Les accords, conventions conclues et contrats signés par les pays africains riches en ressources naturelles, sont généralement des «bargaining models» et l’asymétrie d’information. Il faut dire que les ententes entre les sociétés transnationales et les États hôtes se rattachent à l’influence des tractations. C’est finalement une méthode de représentation des gains et des pertes potentiels et du résultat final entre les États hôtes et les firmes multinationales en tant qu’interaction de négociation.
L’asymétrie d’information quant à elle, porte sur les coûts de production et le montant de l’investissement, informations dont dispose la firme multinationale mais pas le pays hôte. La firme va donc bénéficier d’un avantage lors des négociations concernant les conditions d’accueil octroyées par le pays hôte. Cela va inciter la multinationale à investir sans permettre au pays hôte d’optimiser les gains de la présence étrangère, conduisant ainsi à la création d’une rente informationnelle (Konrad et Lommerhud, 2001).
Ce qui relance la question de la renégociation de ces contrats…

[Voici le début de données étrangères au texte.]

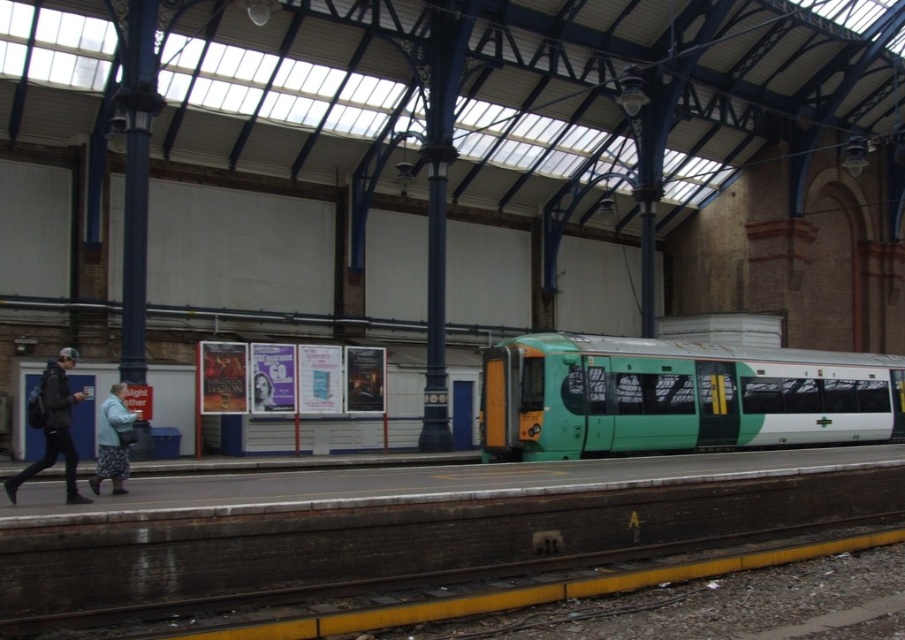 Question: Is dark blue jacket at left positioned before fluffy gray coat at lower left?

Choices:
 (A) yes
 (B) no

Answer: (A)

Question: Does dark blue jacket at left have a greater width compared to fluffy gray coat at lower left?

Choices:
 (A) no
 (B) yes

Answer: (B)

Question: Which of the following is the closest to the observer?

Choices:
 (A) green matte train at center
 (B) fluffy gray coat at lower left

Answer: (B)

Question: Which of the following is the closest to the observer?

Choices:
 (A) (46, 465)
 (B) (707, 433)

Answer: (A)

Question: Which object is the farthest from the fluffy gray coat at lower left?

Choices:
 (A) green matte train at center
 (B) dark blue jacket at left

Answer: (A)

Question: Does dark blue jacket at left have a larger size compared to fluffy gray coat at lower left?

Choices:
 (A) yes
 (B) no

Answer: (A) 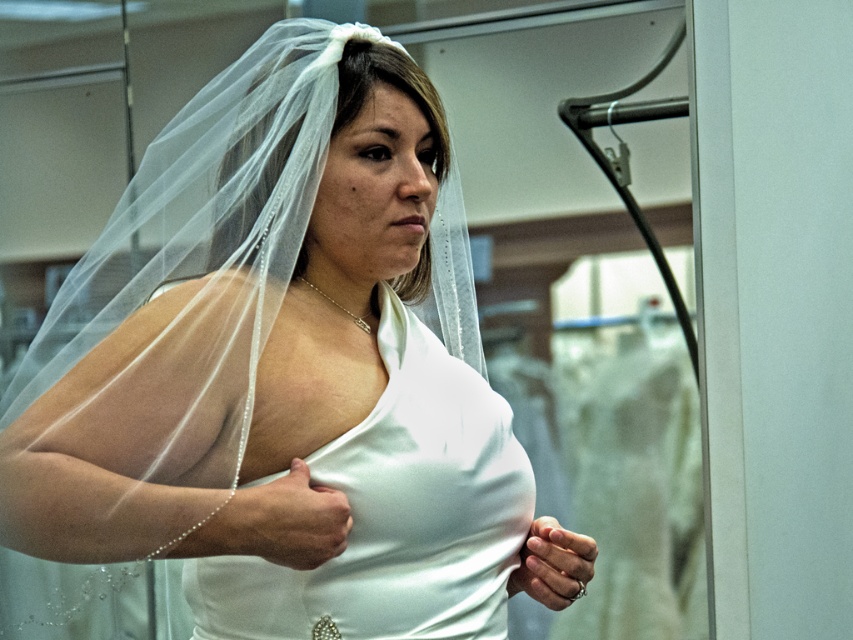 How much distance is there between white satin dress at center and white satin gown at center?

4.18 centimeters

Is white satin dress at center in front of white satin gown at center?

That is True.

Is point (309, 337) positioned after point (357, 538)?

Yes, point (309, 337) is behind point (357, 538).

I want to click on white satin dress at center, so click(280, 376). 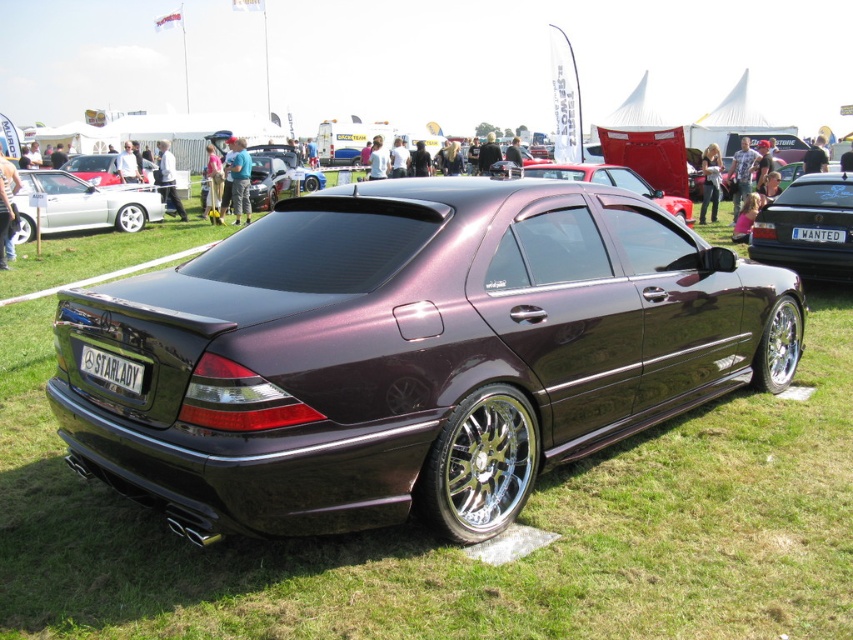 You are standing at the edge of a grassy field where a metallic maroon sedan at center is parked. If you want to take a closer look at the license plate reading

The metallic maroon sedan at center is 8.75 meters away from you, so you need to walk approximately 8.75 meters forward to reach it and read the license plate.

You are standing at the rear of the Mercedes sedan at the car show. You notice two points marked on the car. The first point is at coordinate point(848,256) and the second is at point(798,230). If you were to walk towards the front of the car, which point would you encounter first?

Point(848,256) is in front of point(798,230), so you would encounter point(848,256) first as you walk towards the front of the car.

You are a photographer at the car show and need to capture both the metallic maroon sedan at center and the metallic purple car at center in a single shot. Which car should you position closer to the left side of your camera frame to ensure both are visible?

You should position the metallic purple car at center closer to the left side of your camera frame because the metallic maroon sedan at center is already on its right side, so moving the purple car left will help both fit within the frame. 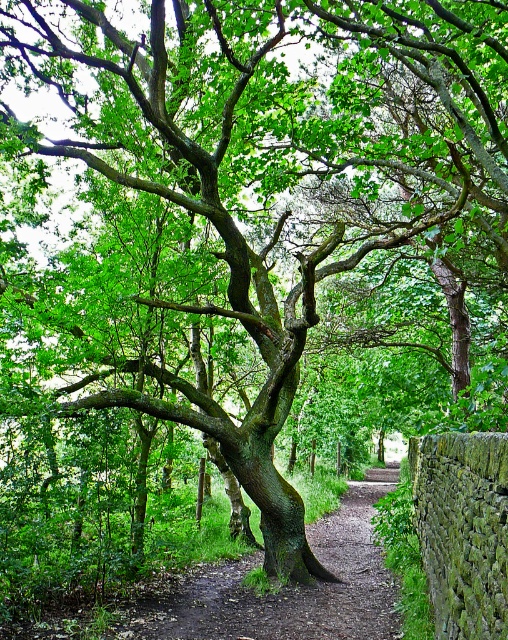 Question: Can you confirm if dirt path at center is positioned to the right of green mossy stone wall at lower right?

Choices:
 (A) yes
 (B) no

Answer: (B)

Question: Which point is closer to the camera?

Choices:
 (A) (451, 483)
 (B) (345, 628)

Answer: (A)

Question: Can you confirm if dirt path at center is positioned to the left of green mossy stone wall at lower right?

Choices:
 (A) no
 (B) yes

Answer: (B)

Question: Is dirt path at center positioned behind green mossy stone wall at lower right?

Choices:
 (A) yes
 (B) no

Answer: (A) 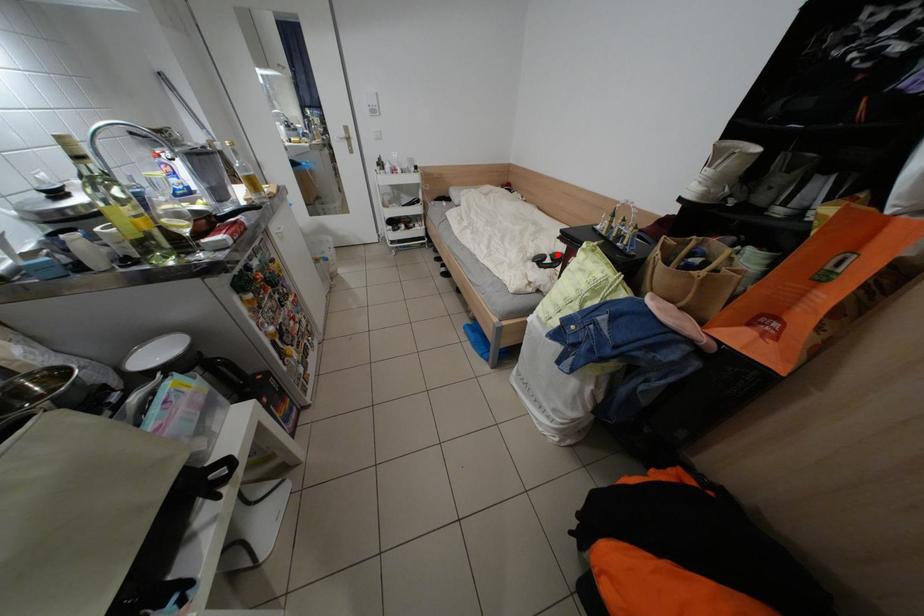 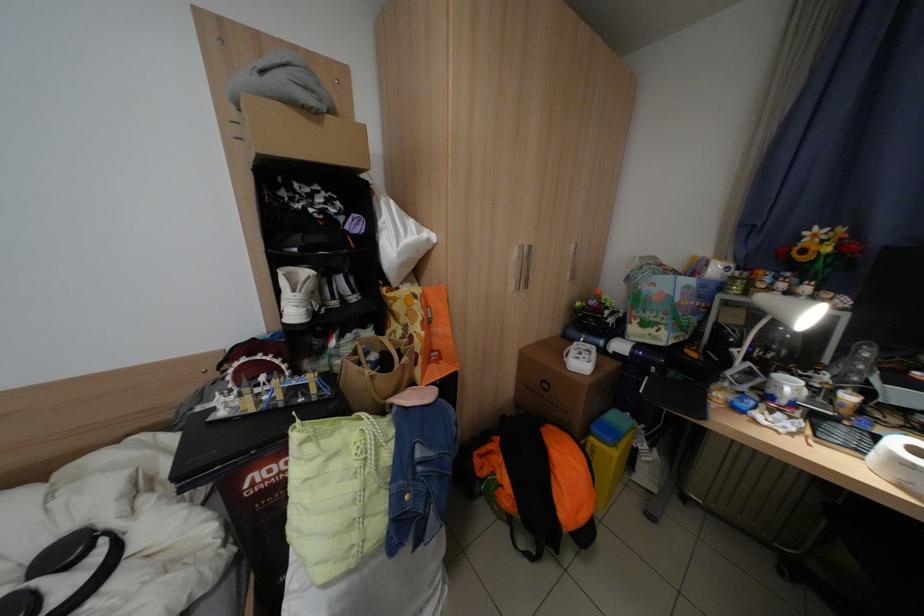 In the second image, find the point that corresponds to the highlighted location in the first image.

(17, 593) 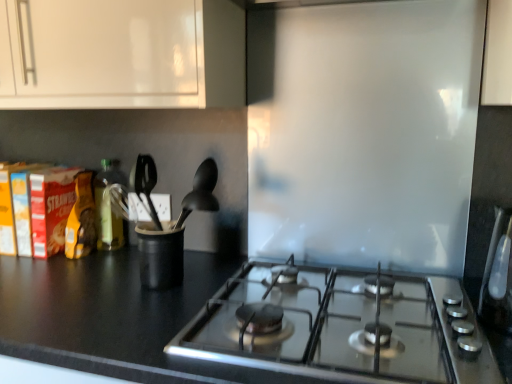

Il est urgent et même impératif que les accords conclus et contrats signés par les économies du continent soient, désormais, encadrés par des experts et juristes africains, hautement qualifiés sur les questions des ressources naturelles, à moins que les pays hôtes s’orientent vers un autre type de contrat. Il en sera ainsi des «bank loan» (emprunts à long terme, ndlr), appuyés sur les ressources naturelles.
La richesse en ressources ébranle très souvent le tissu économique, l’harmonie des peuples et les régimes politiques des États hôtes tandis que leur gestion n’assure guère de retombées pour tout le monde.
Que faut-il pour une meilleure répartition des bénéfices de ces ressources naturelles ?
Dans un entretien accordé à un magasine africain comme le vôtre, j’avais préconisé la création de fonds souverains qui, gérés rigoureusement, peuvent être des passerelles intergénérationnelles de transmission d’excédents de ressources, à l’instar de celui de la Norvège.
Mais le problème serait au niveau de la garantie de l’intangibilité du système de gouvernance et de la pérennité de cet objectif intergénérationnel. En tout cas, tout dépendra de la rigueur des hommes qui accèderont à la gouvernance de ces fonds souverains et des mécanismes de contrôle.